Por todo lado, do telejornal à conversa cotidiana, somos recriminados por comer demais, beber demais, fumar, trabalhar muito, fazer pouco exercício físico, não nos prevenirmos corretamente e agora também aglomerarmos-nos e usarmos máscaras de maneira incorreta. O fato é que a sociedade transformou-se em uma religião civil impondo seus dogmas de moralidade laica sobre seus membros.

A impressão que dá é de que somos irresponsáveis. Tratam-nos como inveterados pecadores a ferir ininterruptamente um decálogo que nem sabemos qual é. Sentimo-nos como crianças travessas, tendo de esconder nossos atos para não sermos repreendidos.

E se ousamos nos rebelar, insistindo que as escolhas são nossas e não cabe a ninguém se meter com os hábitos que desenvolvemos, sejam eles bons ou maus, logo os inquiridores do novo mundo trazem à tona o argumento do bem comum. Ah, o bem comum! Este perpétuo legitimador de toda perseguição e acusação, em nome do qual, se pudessem, denunciariam-nos, prenderiam-nos e até matariam-nos.

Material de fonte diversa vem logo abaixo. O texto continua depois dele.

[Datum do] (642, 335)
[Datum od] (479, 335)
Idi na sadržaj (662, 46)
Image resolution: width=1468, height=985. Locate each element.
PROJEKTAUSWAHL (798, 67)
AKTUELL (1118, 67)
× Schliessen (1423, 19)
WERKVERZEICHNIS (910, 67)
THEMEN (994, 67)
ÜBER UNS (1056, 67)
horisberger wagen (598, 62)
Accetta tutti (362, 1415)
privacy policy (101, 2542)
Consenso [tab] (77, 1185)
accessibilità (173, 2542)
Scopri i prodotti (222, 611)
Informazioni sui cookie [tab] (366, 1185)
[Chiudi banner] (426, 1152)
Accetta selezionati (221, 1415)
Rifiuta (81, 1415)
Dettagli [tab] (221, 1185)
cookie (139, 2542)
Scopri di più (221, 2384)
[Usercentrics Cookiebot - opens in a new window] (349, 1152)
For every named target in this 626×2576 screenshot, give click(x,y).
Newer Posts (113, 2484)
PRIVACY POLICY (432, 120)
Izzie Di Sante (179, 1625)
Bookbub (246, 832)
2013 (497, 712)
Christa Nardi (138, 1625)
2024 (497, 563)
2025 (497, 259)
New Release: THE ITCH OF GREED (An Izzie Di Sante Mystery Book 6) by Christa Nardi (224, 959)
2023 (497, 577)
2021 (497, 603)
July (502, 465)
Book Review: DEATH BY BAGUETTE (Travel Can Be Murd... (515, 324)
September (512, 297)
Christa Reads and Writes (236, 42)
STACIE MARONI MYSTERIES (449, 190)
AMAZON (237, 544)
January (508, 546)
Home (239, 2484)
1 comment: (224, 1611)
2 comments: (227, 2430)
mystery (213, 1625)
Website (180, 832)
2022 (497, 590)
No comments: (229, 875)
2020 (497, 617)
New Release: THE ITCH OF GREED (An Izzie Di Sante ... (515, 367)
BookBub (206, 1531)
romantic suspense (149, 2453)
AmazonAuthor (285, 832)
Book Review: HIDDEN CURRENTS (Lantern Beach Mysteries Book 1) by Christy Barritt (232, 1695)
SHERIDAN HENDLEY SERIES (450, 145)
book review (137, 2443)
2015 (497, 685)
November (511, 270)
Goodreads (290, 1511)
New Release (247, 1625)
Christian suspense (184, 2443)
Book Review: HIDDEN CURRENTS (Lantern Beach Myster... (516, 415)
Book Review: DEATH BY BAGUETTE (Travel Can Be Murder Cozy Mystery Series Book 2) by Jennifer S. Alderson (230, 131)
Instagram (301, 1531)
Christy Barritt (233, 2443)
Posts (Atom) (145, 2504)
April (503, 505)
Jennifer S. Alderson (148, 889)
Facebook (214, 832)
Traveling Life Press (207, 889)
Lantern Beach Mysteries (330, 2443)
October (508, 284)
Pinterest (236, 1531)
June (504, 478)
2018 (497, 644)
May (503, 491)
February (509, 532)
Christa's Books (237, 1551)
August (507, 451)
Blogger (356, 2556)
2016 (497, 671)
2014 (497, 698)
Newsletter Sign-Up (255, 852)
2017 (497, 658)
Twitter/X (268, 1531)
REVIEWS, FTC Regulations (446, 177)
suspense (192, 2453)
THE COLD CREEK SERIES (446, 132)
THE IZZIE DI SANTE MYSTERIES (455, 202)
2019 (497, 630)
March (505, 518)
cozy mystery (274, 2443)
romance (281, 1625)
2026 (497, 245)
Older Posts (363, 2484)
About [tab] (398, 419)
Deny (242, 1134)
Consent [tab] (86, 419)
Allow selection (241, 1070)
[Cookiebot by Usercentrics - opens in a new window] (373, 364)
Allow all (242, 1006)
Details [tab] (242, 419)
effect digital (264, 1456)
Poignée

Por causa do bem comum, referem-se a nós como se fôssemos as piores pessoas que existem, ainda que o mal do qual nos acusam seja incerto e diferido, como a hipotética ocupação de um leito hospitalar, daqui a trinta anos, custeado por um plano de saúde que paguei por cinquenta.

A verdade é que não querem que reste mais nada da nossa autodeterminação. Tudo o que fazemos, se não está de acordo com os cânones da moralidade contemporânea, apressam-se em censurar. Não permitem que sejamos mais os donos do nosso destino. E se alguém ousa seguir seu próprio rumo, precisa se preparar para ser tratado como um pária, quando não um criminoso.